A arquitetura fiscal brasileira, estabelecida em 2023 com o objetivo de ancorar a trajetória da dívida pública, enfrenta um crescente desafio de credibilidade devido à proliferação de despesas excluídas da meta de resultado primário. Projeções indicam que essas exceções ao limite de gastos podem ultrapassar R$ 170 bilhões até o final de 2026, coincidentemente, o ano de uma possível busca pela reeleição do presidente Luiz Inácio Lula da Silva.

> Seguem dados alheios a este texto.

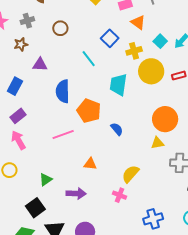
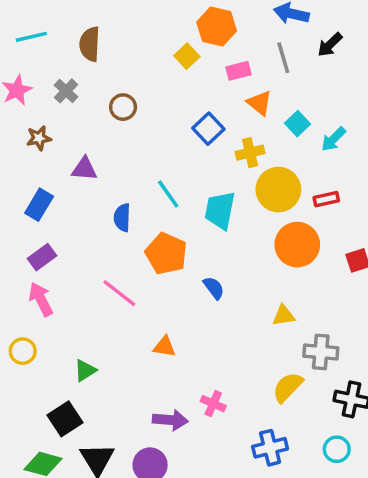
gray cross: (27, 21) -> (66, 91), turned -32
cyan square: (160, 41) -> (297, 124), moved
brown star: (21, 44) -> (39, 138), moved
cyan line: (89, 59) -> (168, 194), moved
blue semicircle: (63, 91) -> (122, 218), size x0.7
orange circle: (165, 119) -> (297, 245), moved
pink line: (63, 135) -> (119, 293), turned 55
yellow semicircle: (130, 174) -> (288, 387), moved
purple arrow: (76, 193) -> (170, 420), moved

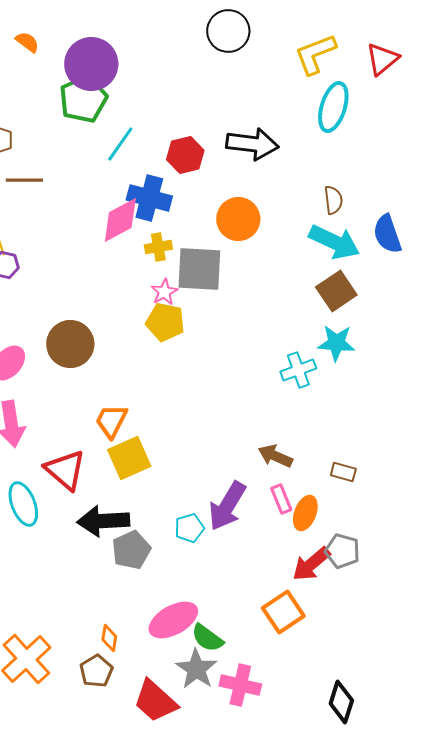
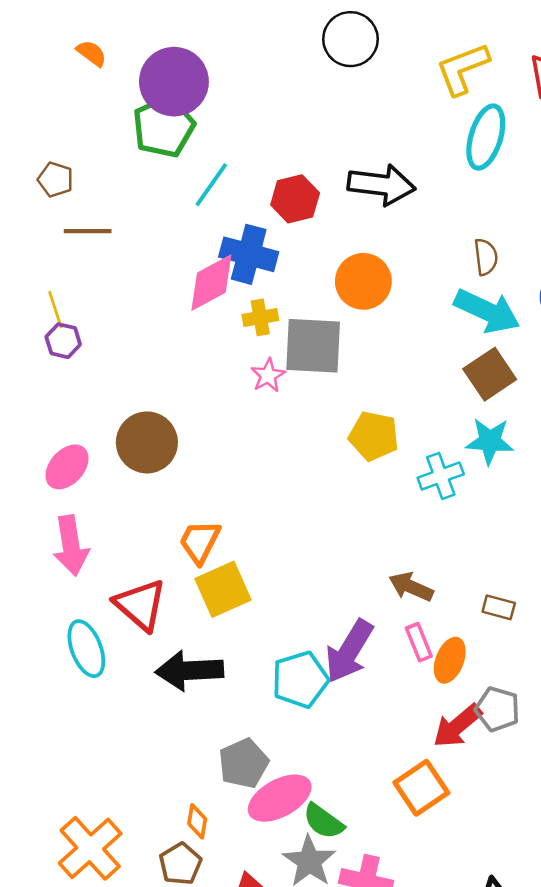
yellow pentagon: (165, 322) -> (374, 436), moved
cyan pentagon: (189, 528) -> (300, 680), size x1.5
gray pentagon: (131, 550) -> (244, 763), moved

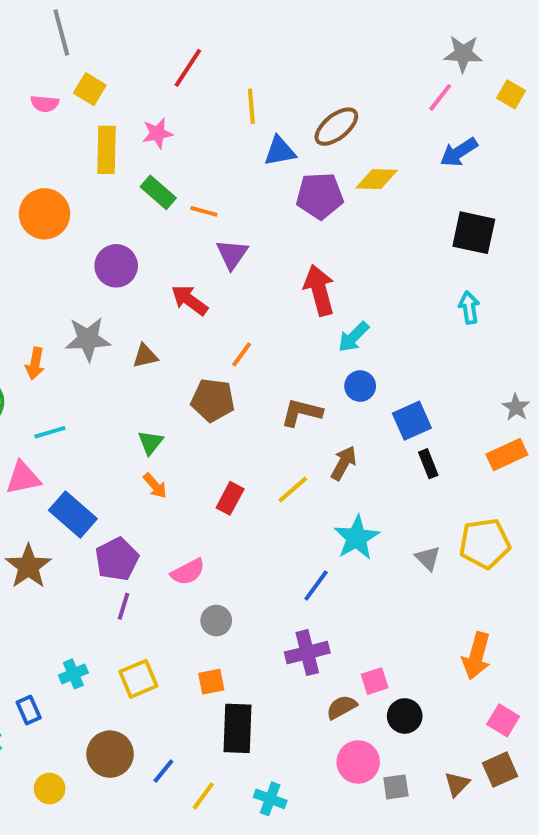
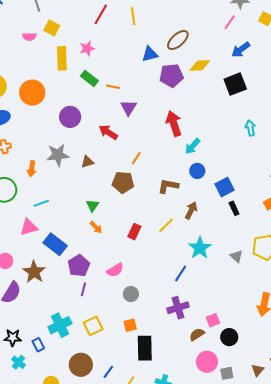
yellow line: (251, 106) -> (133, 16), moved
black square: (474, 233) -> (235, 84), moved, turned -30
cyan cross: (73, 674) -> (60, 325), size x1.6

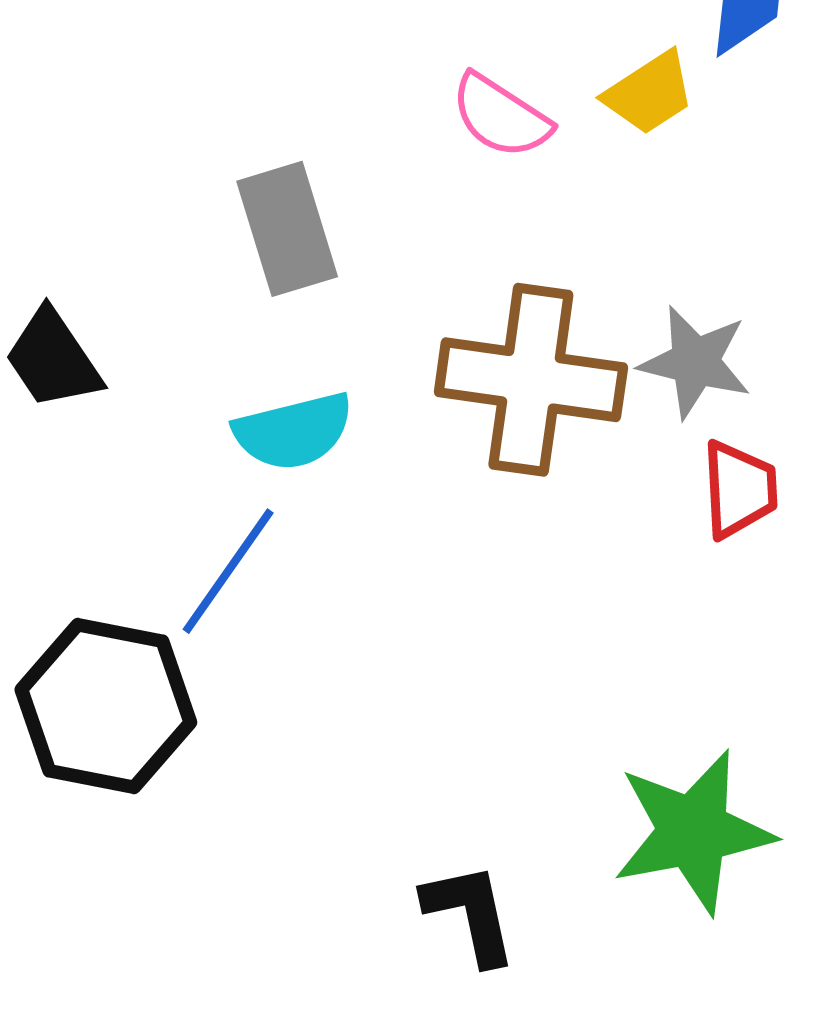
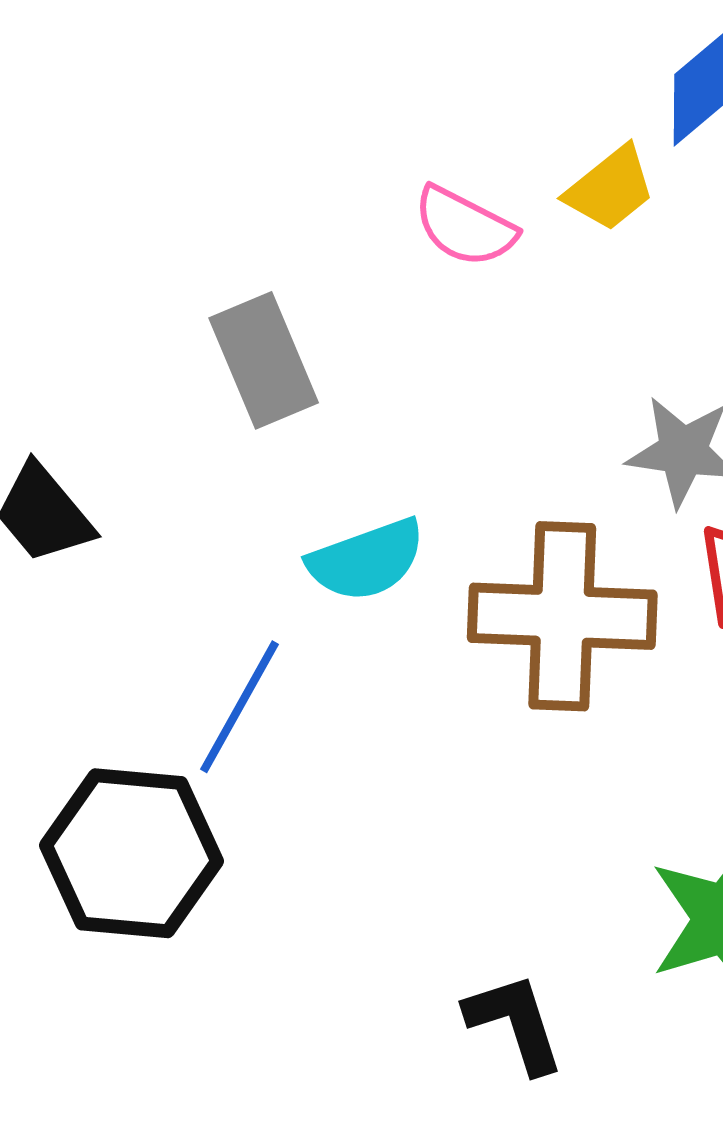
brown cross: (531, 380) -> (562, 616), moved
cyan semicircle: (294, 431) -> (366, 560), moved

A celeridade com que novas exclusões são incorporadas é notável. Em um intervalo de apenas um mês, cerca de R$ 15 bilhões foram adicionados a esse montante, impulsionados por medidas que visam socorrer empresas estatais em dificuldades financeiras, como os Correios, e iniciativas de investimento nas Forças Armadas. Essa dinâmica, que envolve o Executivo e o Legislativo, tem o efeito prático de permitir um aumento do dispêndio governamental sem que este impacte o cálculo oficial de cumprimento da meta fiscal.
O rol de despesas que escapam ao cômputo da meta é vasto e multifacetado. Inicialmente, o mecanismo de exclusão foi acionado para responder a emergências inadiáveis, como a gestão da calamidade das enchentes no Rio Grande do Sul. Contudo, rapidamente se estendeu a questões estruturais e de gestão, como o ressarcimento acelerado de descontos previdenciários indevidos feitos pelo INSS e o auxílio a estatais.
Outro fator de peso reside na acomodação de dívidas judiciais (os precatórios), represadas na gestão anterior, e no reajuste do limite de gastos de outros Poderes, como o Judiciário. A recente aprovação no Senado de um projeto que deduz até R$ 2 bilhões em despesas de saúde e educação custeadas pelo Fundo Social (aguardando apreciação na Câmara) sinaliza uma tendência contínua de ampliação das exclusões.
Para muitos economistas e analistas de contas públicas, a intensa e rápida escalada dessas flexibilizações está desvirtuando o propósito original da meta fiscal: funcionar como um balizador transparente da política econômica de longo prazo. A percepção é que o indicador, concebido para sinalizar o compromisso com o ajuste das contas, transformou-se em um valor maleável, um alvo em constante recuo.
Especialistas alertam que, sem a transparência e o rigor que a meta deveria impor, sua utilidade como sinalizador macroeconômico está se perdendo. Consequentemente, o mercado e os analistas têm direcionado sua atenção para a Dívida Pública Bruta (DPB) como o principal termômetro para avaliar a sustentabilidade fiscal do país. O enfraquecimento da âncora fiscal tem repercussões diretas nos indicadores de inflação e, sobretudo, na taxa de juros básica (Selic), pois uma percepção de maior risco fiscal exige um prêmio mais elevado para a rolagem da dívida.
A continuidade dessa trajetória de despesas “extra-meta” impõe um dilema: a necessidade de atender a demandas urgentes e estruturais versus a manutenção da disciplina fiscal necessária para garantir a estabilidade macroeconômica.